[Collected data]
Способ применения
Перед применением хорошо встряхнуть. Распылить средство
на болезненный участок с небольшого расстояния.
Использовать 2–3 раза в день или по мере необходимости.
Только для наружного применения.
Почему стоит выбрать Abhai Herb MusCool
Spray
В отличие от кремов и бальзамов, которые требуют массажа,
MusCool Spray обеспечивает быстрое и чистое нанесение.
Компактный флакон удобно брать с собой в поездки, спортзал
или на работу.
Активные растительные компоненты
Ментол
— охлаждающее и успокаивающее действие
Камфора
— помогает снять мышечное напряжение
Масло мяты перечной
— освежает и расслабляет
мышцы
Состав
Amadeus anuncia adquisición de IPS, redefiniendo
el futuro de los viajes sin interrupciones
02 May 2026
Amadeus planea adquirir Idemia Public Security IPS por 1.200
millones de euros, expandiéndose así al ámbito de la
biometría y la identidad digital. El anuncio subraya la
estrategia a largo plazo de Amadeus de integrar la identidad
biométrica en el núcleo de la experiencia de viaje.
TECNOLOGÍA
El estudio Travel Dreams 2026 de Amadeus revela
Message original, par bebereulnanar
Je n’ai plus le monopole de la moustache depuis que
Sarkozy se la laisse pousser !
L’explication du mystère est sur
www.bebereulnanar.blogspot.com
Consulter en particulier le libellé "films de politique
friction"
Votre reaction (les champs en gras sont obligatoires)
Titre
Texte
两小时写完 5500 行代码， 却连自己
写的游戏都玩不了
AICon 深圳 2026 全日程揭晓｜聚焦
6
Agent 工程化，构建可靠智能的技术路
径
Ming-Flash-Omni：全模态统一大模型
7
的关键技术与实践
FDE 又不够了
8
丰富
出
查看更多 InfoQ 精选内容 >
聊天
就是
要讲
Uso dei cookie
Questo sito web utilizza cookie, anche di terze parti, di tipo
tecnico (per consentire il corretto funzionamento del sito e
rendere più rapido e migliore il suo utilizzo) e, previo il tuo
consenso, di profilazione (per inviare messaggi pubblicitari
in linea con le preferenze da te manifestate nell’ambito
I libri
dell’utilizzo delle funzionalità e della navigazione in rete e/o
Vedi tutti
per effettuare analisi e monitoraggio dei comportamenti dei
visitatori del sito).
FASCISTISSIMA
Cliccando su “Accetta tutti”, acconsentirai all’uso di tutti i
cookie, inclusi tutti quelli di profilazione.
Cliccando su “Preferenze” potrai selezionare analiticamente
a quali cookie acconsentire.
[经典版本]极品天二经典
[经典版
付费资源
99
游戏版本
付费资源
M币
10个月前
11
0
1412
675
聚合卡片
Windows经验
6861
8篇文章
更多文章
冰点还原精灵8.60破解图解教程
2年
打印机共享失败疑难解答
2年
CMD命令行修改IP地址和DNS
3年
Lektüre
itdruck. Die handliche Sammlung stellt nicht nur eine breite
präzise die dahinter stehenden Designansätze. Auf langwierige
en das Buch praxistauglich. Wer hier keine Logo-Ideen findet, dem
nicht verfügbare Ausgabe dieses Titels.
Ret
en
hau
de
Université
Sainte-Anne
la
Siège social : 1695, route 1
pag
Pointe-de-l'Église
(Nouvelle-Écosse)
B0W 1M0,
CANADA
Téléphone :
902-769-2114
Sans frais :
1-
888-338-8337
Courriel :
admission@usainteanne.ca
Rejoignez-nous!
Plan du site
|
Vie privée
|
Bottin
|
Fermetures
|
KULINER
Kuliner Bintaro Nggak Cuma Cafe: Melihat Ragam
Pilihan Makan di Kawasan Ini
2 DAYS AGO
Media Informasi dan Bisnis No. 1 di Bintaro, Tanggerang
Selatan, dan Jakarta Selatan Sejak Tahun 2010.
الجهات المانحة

WHAT NEEDS TO BE DONE: The full set of lines above should be retyped without a single change.

RESULT FOR THIS EXERCISE:
Способ применения
Перед применением хорошо встряхнуть. Распылить средство
на болезненный участок с небольшого расстояния.
Использовать 2–3 раза в день или по мере необходимости.
Только для наружного применения.
Почему стоит выбрать Abhai Herb MusCool
Spray
В отличие от кремов и бальзамов, которые требуют массажа,
MusCool Spray обеспечивает быстрое и чистое нанесение.
Компактный флакон удобно брать с собой в поездки, спортзал
или на работу.
Активные растительные компоненты
Ментол
— охлаждающее и успокаивающее действие
Камфора
— помогает снять мышечное напряжение
Масло мяты перечной
— освежает и расслабляет
мышцы
Состав
Amadeus anuncia adquisición de IPS, redefiniendo
el futuro de los viajes sin interrupciones
02 May 2026
Amadeus planea adquirir Idemia Public Security IPS por 1.200
millones de euros, expandiéndose así al ámbito de la
biometría y la identidad digital. El anuncio subraya la
estrategia a largo plazo de Amadeus de integrar la identidad
biométrica en el núcleo de la experiencia de viaje.
TECNOLOGÍA
El estudio Travel Dreams 2026 de Amadeus revela
Message original, par bebereulnanar
Je n’ai plus le monopole de la moustache depuis que
Sarkozy se la laisse pousser !
L’explication du mystère est sur
www.bebereulnanar.blogspot.com
Consulter en particulier le libellé "films de politique
friction"
Votre reaction (les champs en gras sont obligatoires)
Titre
Texte
两小时写完 5500 行代码， 却连自己
写的游戏都玩不了
AICon 深圳 2026 全日程揭晓｜聚焦
6
Agent 工程化，构建可靠智能的技术路
径
Ming-Flash-Omni：全模态统一大模型
7
的关键技术与实践
FDE 又不够了
8
丰富
出
查看更多 InfoQ 精选内容 >
聊天
就是
要讲
Uso dei cookie
Questo sito web utilizza cookie, anche di terze parti, di tipo
tecnico (per consentire il corretto funzionamento del sito e
rendere più rapido e migliore il suo utilizzo) e, previo il tuo
consenso, di profilazione (per inviare messaggi pubblicitari
in linea con le preferenze da te manifestate nell’ambito
I libri
dell’utilizzo delle funzionalità e della navigazione in rete e/o
Vedi tutti
per effettuare analisi e monitoraggio dei comportamenti dei
visitatori del sito).
FASCISTISSIMA
Cliccando su “Accetta tutti”, acconsentirai all’uso di tutti i
cookie, inclusi tutti quelli di profilazione.
Cliccando su “Preferenze” potrai selezionare analiticamente
a quali cookie acconsentire.
[经典版本]极品天二经典
[经典版
付费资源
99
游戏版本
付费资源
M币
10个月前
11
0
1412
675
聚合卡片
Windows经验
6861
8篇文章
更多文章
冰点还原精灵8.60破解图解教程
2年
打印机共享失败疑难解答
2年
CMD命令行修改IP地址和DNS
3年
Lektüre
itdruck. Die handliche Sammlung stellt nicht nur eine breite
präzise die dahinter stehenden Designansätze. Auf langwierige
en das Buch praxistauglich. Wer hier keine Logo-Ideen findet, dem
nicht verfügbare Ausgabe dieses Titels.
Ret
en
hau
de
Université
Sainte-Anne
la
Siège social : 1695, route 1
pag
Pointe-de-l'Église
(Nouvelle-Écosse)
B0W 1M0,
CANADA
Téléphone :
902-769-2114
Sans frais :
1-
888-338-8337
Courriel :
admission@usainteanne.ca
Rejoignez-nous!
Plan du site
|
Vie privée
|
Bottin
|
Fermetures
|
KULINER
Kuliner Bintaro Nggak Cuma Cafe: Melihat Ragam
Pilihan Makan di Kawasan Ini
2 DAYS AGO
Media Informasi dan Bisnis No. 1 di Bintaro, Tanggerang
Selatan, dan Jakarta Selatan Sejak Tahun 2010.
الجهات المانحة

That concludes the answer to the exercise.